[Task item]
For each line in the data below that has the word "órgãos", copy that line.

┄┄┄┄┄┄┄┄┄┄┄┄┄┄┄┄┄┄┄┄

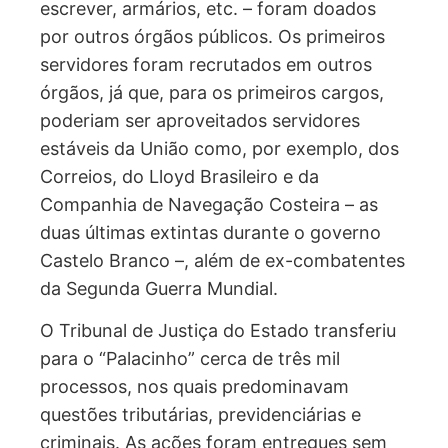
equipamentos de trabalho – máquinas de
escrever, armários, etc. – foram doados
por outros órgãos públicos. Os primeiros
servidores foram recrutados em outros
órgãos, já que, para os primeiros cargos,
poderiam ser aproveitados servidores
estáveis da União como, por exemplo, dos
Correios, do Lloyd Brasileiro e da
Companhia de Navegação Costeira – as
duas últimas extintas durante o governo
Castelo Branco –, além de ex-combatentes
da Segunda Guerra Mundial.
O Tribunal de Justiça do Estado transferiu
para o “Palacinho” cerca de três mil
processos, nos quais predominavam
questões tributárias, previdenciárias e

┄┄┄┄┄┄┄┄┄┄┄┄┄┄┄┄┄┄┄┄

[Expected answer]
por outros órgãos públicos. Os primeiros
órgãos, já que, para os primeiros cargos,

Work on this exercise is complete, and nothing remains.